October 31, 1517. The day wasn’t known as “Halloween” then but by the more formal “All Hallow’s Eve,” and it wasn’t a day for carved pumpkins and gathering candy door to door. On that day, 500 Halloweens ago, in a little known university town called Wittenburg in what was then Saxony, a mostly unknown monk with some reservations about Holy Mother Church’s way of doing business wanted to start a debate on some issues within the Church. In that pre-Twitter time, debates and discussions took place in the open air or in a lecture hall and if one wanted to debate something or other, he (and back then it was ALWAYS “he”) would post an announcement on the cathedral door with the proposed topic for debate and a time for the debate to take place. Following the custom of the day, that little known monk tacked a list of 95 topics or theses onto the door and waited to see what would come of it.
He couldn’t have known at the time, but the little known monk, Martin Luther, just tossed a pebble down a rocky slope and began a landslide we know today as the Protestant Reformation.
It’s important to note the name we’ve come to call this movement — The Reformation. Luther was a monk and quite an accomplished one. He loved the Church and the last thing he wanted to do was tear her down. Still, some aspects of the status quo were too egregious in his mind to ignore. He didn’t want to destroy the church; he wanted to “reform” it. His biggest complaint and the subject of much of his 95 Theses was the way the Catholic Church treated something called indulgences. Basically, indulgences worked like this: at that time, the Church held pretty much everyone who died went not to Heaven but to a middle state called Purgatory. A soul would stay in Purgatory until it had worn away the sins carried into death. Left to progress naturally, this process could take many centuries. It might be thousands of years before dear mother entered the Pearly Gates.
Enter the indulgence. The Church taught that for a price, one could purchase “merit” which could be applied to the soul of one’s choice in Purgatory. This merit would then be applied to said soul’s account and the application of merit would speed the soul’s journey on to Heaven. Instead of thousands of years, the purchase of indulgences could decrease mother’s heavenly journey to weeks or, for enough money, even days.
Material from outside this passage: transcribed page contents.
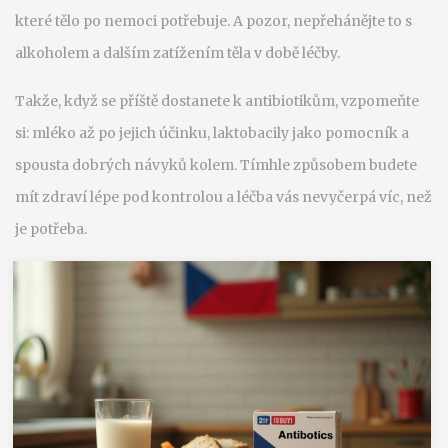
které tělo po nemoci potřebuje. A pozor, nepřehánějte to s
alkoholem a dalším zatížením těla v době léčby.
Takže, když se příště dostanete k antibiotikům, vzpomeňte
si: mléko až po jejich účinku, laktobacily jako pomocník a
spousta dobrých návyků kolem. Tímhle způsobem budete
mít zdraví lépe pod kontrolou a léčba vás nevyčerpá víc, než
je potřeba.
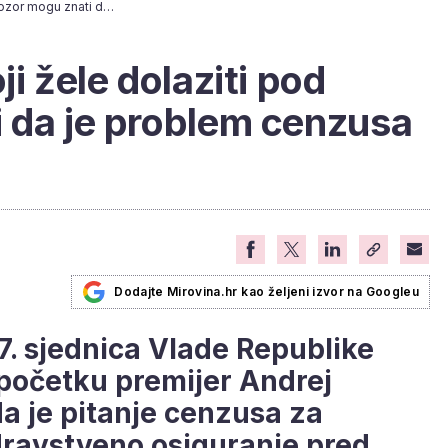
Plenković: "Ovi koji žele dolaziti pod prozor mogu znati da je problem cenzusa već riješen"
ji žele dolaziti pod
 da je problem cenzusa
Dodajte Mirovina.hr kao željeni izvor na Googleu
7. sjednica Vlade Republike
početku premijer Andrej
da je pitanje cenzusa za
ravstveno osiguranje pred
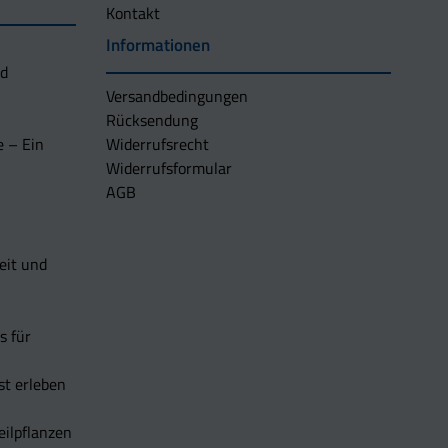
Kontakt
Informationen
nd
Versandbedingungen
Rücksendung
e – Ein
Widerrufsrecht
Widerrufsformular
AGB
eit und
s für
t erleben
eilpflanzen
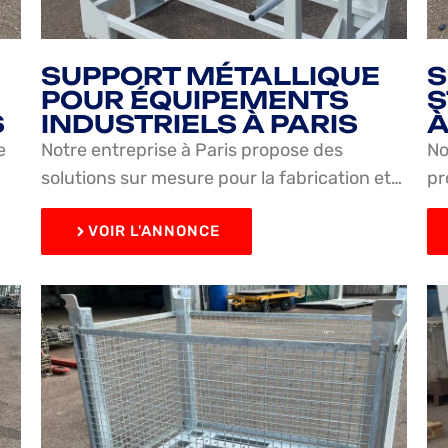
SUPPORT MÉTALLIQUE
S
POUR ÉQUIPEMENTS
S
S
INDUSTRIELS À PARIS
À
e
Notre entreprise à Paris propose des
No
solutions sur mesure pour la fabrication et…
pr
VOIR L'ANNONCE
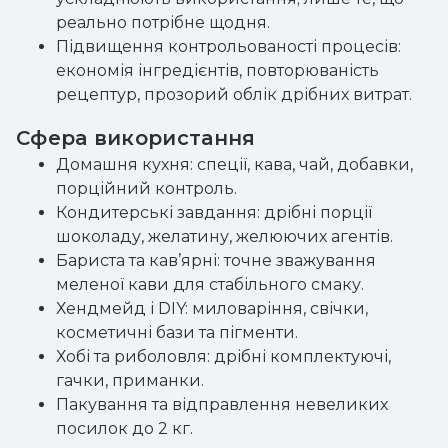
реально потрібне щодня.
Підвищення контрольованості процесів:
економія інгредієнтів, повторюваність
рецептур, прозорий облік дрібних витрат.
Сфера використання
Домашня кухня: спеції, кава, чай, добавки,
порційний контроль.
Кондитерські завдання: дрібні порції
шоколаду, желатину, желюючих агентів.
Бариста та кав’ярні: точне зважування
меленої кави для стабільного смаку.
Хендмейд і DIY: миловаріння, свічки,
косметичні бази та пігменти.
Хобі та риболовля: дрібні комплектуючі,
гачки, приманки.
Пакування та відправлення невеликих
посилок до 2 кг.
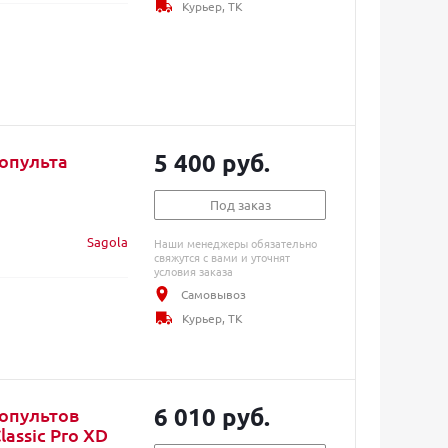
Курьер, ТК
5 400 руб.
копульта
Под заказ
Sagola
Наши менеджеры обязательно
свяжутся с вами и уточнят
условия заказа
Самовывоз
Курьер, ТК
6 010 руб.
копультов
lassic Pro XD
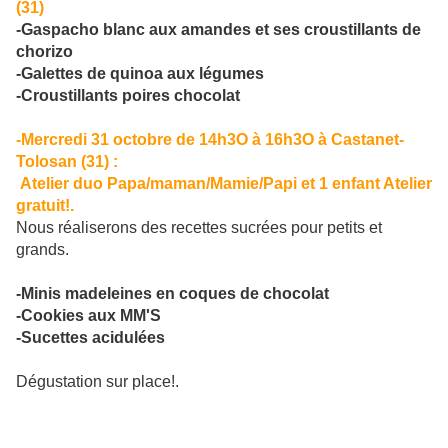
(31)
-Gaspacho blanc aux amandes et ses croustillants de
chorizo
-Galettes de quinoa aux légumes
-Croustillants poires chocolat
-Mercredi 31 octobre de 14h3O à 16h3O à Castanet-
Tolosan (31) :
Atelier
duo Papa/maman/Mamie/Papi et 1 enfant Atelier
gratuit!.
Nous réaliserons des recettes sucrées pour petits et
grands.
-Minis madeleines en coques de chocolat
-Cookies aux MM'S
-Sucettes acidulées
Dégustation sur place!.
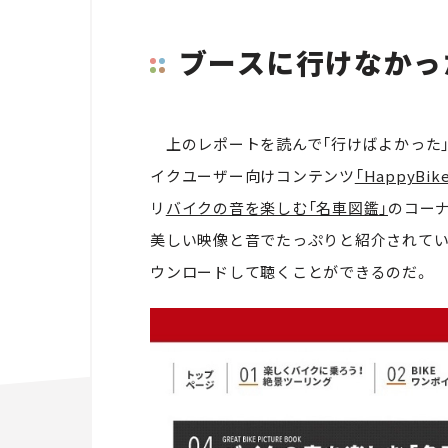
ブースに行けなかっ
上のレポートを読んで「行けばよかった」
イクユーザー向けコンテンツ
「HappyBike
リ
バイクの音を楽しむ「名車図鑑」
のコーナ
美しい映像と音でたっぷりと紹介されてい
ウンロードして聴くことができるのだ。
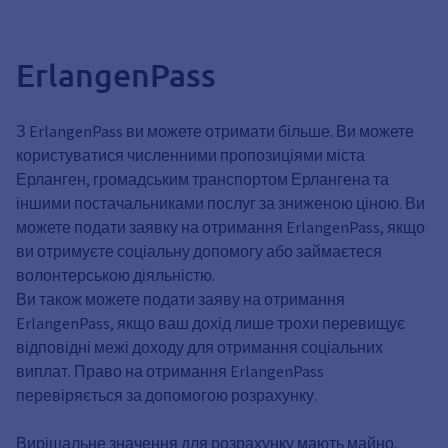
ErlangenPass
З ErlangenPass ви можете отримати більше. Ви можете
користуватися численними пропозиціями міста
Ерланген, громадським транспортом Ерлангена та
іншими постачальниками послуг за зниженою ціною. Ви
можете подати заявку на отримання ErlangenPass, якщо
ви отримуєте соціальну допомогу або займаєтеся
волонтерською діяльністю.
Ви також можете подати заяву на отримання
ErlangenPass, якщо ваш дохід лише трохи перевищує
відповідні межі доходу для отримання соціальних
виплат. Право на отримання ErlangenPass
перевіряється за допомогою розрахунку.
Вирішальне значення для розрахунку мають майно,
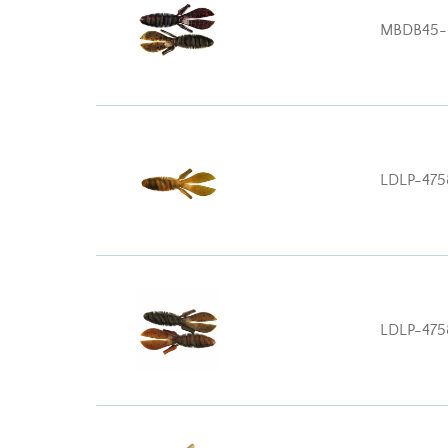
MBDB45-
LDLP-475
LDLP-475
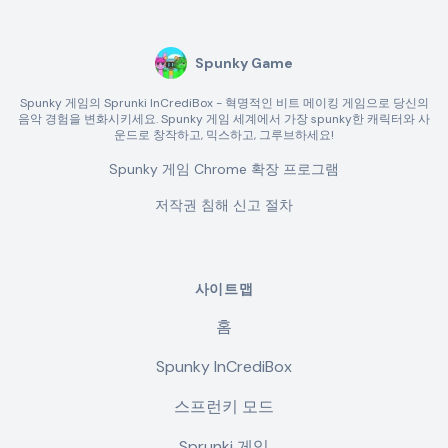
Spunky Game
Spunky 게임의 Sprunki InCrediBox - 혁명적인 비트 메이킹 게임으로 당신의
음악 경험을 변화시키세요. Spunky 게임 세계에서 가장 spunky한 캐릭터와 사
운드로 창작하고, 믹스하고, 그루브하세요!
Spunky 게임 Chrome 확장 프로그램
저작권 침해 신고 절차
사이트맵
홈
Spunky InCrediBox
스프런키 모드
Sprunki 게임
What this basically means is the Church taught and people believed one could basically “buy” one’s way into Heaven. This was a racket that would make today’s TV hucksters like Joel Osteen turn green with envy. It wasn’t even subtle. Poor people would spend their life’s savings to buy a piece of paper that assured they wouldn’t have to spend long in Purgatory but could count on a smooth, quick trip to Heaven. In the mystical game of Catholic Monopoly, the indulgence was a “Get out of Purgatory Free” card.
Martin Luther called schwachsinn on the whole racket. He claimed he’d read the Bible cover to cover and he couldn’t find ANY mention of the ability of the Church to even GRANT indulgences, much less SELL them. His radical idea was that the only possible way to Heaven was through faith in Jesus Christ alone. Sola Fide.
The Church authorities were less than pleased with Luther.
Turns out Luther had a whole plethora of ideas about how to change Holy Mother Church. The whole idea of clergymen being celibate? Forget that! Nothing in the Bible said a priest couldn’t marry and Martin Luther based everything he proposed or taught in the earliest days of the Reformation on Scripture alone. Sola Scriptura.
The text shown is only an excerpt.